Return every line from the one with "Pupil Transportation" through the one with "media@llbean.com", inclusive, exactly as it appears below.

—————

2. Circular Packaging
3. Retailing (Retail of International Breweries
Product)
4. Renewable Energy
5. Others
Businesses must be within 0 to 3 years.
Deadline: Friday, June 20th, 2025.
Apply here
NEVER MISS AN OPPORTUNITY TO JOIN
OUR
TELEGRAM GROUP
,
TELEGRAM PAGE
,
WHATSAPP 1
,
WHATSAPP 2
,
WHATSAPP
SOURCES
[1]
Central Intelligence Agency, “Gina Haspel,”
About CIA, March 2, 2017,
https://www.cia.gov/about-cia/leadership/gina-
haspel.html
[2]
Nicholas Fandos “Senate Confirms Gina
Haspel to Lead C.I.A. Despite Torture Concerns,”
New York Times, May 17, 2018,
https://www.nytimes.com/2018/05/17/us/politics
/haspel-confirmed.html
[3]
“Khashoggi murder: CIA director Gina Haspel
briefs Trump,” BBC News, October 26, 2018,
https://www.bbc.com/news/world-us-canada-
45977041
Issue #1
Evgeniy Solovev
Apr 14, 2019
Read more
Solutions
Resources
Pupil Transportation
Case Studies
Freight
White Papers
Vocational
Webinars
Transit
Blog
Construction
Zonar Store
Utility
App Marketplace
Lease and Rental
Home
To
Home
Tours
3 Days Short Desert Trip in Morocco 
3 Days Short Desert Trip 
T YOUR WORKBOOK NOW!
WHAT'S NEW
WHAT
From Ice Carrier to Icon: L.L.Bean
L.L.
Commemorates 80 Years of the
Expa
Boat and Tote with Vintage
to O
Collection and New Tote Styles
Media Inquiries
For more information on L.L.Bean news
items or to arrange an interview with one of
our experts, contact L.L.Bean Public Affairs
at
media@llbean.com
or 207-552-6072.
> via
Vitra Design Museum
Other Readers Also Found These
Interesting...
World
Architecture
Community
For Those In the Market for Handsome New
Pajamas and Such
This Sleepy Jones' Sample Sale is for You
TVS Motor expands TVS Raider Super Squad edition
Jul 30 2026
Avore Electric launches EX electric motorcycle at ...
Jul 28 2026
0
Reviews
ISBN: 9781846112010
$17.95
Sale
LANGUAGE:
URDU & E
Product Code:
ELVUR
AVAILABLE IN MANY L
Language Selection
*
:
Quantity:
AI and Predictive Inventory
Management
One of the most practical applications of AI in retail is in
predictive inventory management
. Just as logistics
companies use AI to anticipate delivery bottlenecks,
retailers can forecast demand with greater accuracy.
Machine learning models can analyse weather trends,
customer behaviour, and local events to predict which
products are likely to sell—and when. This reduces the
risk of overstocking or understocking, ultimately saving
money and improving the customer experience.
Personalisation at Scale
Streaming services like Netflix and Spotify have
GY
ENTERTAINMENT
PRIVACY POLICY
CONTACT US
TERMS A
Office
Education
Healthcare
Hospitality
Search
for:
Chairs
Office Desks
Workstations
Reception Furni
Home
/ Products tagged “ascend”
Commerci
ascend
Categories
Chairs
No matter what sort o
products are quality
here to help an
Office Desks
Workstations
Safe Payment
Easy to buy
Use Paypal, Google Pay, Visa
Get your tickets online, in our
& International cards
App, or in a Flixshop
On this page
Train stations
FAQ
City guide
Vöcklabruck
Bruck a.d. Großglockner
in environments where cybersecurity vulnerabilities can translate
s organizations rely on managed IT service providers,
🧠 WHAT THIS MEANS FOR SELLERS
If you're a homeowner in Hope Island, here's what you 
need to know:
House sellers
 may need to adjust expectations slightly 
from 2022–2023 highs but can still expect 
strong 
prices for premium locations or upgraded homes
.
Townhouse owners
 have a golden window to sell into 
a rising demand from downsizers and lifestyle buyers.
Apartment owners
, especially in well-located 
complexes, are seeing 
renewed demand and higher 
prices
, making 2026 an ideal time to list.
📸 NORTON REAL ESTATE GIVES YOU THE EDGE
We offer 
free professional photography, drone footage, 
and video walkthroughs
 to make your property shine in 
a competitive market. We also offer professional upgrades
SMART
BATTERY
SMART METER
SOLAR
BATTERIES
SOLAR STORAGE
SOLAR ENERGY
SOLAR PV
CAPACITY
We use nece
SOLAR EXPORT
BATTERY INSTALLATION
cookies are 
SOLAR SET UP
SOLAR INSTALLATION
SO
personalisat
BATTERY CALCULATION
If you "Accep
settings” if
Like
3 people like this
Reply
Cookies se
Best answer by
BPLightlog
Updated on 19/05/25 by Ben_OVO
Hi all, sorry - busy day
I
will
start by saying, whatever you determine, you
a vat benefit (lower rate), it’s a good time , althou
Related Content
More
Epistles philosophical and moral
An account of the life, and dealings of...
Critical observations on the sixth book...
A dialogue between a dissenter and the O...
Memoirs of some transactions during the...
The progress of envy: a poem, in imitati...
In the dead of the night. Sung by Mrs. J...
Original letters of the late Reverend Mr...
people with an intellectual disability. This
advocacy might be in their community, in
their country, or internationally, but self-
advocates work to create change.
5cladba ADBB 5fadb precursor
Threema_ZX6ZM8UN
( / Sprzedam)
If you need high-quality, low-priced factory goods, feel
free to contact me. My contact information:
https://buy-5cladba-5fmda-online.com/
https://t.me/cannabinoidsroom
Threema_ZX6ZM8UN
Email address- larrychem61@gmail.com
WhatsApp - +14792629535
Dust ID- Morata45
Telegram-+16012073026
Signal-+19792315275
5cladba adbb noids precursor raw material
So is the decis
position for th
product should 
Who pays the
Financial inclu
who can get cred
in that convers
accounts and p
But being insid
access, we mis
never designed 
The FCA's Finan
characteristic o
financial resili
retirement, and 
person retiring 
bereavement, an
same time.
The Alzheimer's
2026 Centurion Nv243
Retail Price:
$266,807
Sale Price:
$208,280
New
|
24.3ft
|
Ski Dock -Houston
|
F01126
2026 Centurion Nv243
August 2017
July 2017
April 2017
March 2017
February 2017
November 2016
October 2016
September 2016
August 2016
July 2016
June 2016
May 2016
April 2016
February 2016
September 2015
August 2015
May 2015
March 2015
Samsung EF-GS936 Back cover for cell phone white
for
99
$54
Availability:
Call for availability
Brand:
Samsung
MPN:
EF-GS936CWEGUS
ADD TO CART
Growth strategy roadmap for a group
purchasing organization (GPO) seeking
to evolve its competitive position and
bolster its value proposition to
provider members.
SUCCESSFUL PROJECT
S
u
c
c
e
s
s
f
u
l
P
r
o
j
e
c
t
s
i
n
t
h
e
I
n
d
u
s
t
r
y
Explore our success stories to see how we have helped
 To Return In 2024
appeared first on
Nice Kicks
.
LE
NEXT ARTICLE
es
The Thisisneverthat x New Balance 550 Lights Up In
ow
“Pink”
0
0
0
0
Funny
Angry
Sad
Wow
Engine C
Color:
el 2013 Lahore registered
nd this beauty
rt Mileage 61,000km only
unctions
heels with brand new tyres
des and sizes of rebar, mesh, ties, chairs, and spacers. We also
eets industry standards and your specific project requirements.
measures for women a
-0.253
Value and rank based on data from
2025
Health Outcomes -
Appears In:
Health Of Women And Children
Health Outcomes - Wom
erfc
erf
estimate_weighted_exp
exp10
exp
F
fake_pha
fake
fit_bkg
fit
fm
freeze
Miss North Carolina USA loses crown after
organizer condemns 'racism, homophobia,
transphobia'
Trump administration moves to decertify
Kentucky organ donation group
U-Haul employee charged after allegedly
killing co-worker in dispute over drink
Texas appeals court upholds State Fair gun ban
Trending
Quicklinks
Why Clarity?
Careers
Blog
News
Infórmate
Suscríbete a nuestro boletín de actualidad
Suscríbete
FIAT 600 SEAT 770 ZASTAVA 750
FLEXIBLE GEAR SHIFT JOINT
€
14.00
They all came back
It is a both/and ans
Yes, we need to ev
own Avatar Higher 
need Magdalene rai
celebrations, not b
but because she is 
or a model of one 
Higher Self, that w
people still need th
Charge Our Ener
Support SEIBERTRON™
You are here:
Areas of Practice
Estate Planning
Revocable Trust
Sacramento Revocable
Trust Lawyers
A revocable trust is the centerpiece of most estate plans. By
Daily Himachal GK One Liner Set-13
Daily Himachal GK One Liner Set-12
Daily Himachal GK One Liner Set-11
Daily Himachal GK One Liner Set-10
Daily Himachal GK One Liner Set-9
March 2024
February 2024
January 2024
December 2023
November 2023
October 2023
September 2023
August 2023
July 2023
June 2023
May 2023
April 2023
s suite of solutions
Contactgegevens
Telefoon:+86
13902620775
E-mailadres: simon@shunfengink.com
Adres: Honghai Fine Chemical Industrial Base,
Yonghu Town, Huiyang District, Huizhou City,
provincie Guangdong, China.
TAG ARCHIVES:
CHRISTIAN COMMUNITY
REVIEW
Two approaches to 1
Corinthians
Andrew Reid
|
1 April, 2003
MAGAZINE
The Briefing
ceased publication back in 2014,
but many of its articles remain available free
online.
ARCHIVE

—————

#### RESPONSE AREA:
Pupil Transportation
Case Studies
Freight
White Papers
Vocational
Webinars
Transit
Blog
Construction
Zonar Store
Utility
App Marketplace
Lease and Rental
Home
To
Home
Tours
3 Days Short Desert Trip in Morocco 
3 Days Short Desert Trip 
T YOUR WORKBOOK NOW!
WHAT'S NEW
WHAT
From Ice Carrier to Icon: L.L.Bean
L.L.
Commemorates 80 Years of the
Expa
Boat and Tote with Vintage
to O
Collection and New Tote Styles
Media Inquiries
For more information on L.L.Bean news
items or to arrange an interview with one of
our experts, contact L.L.Bean Public Affairs
at
media@llbean.com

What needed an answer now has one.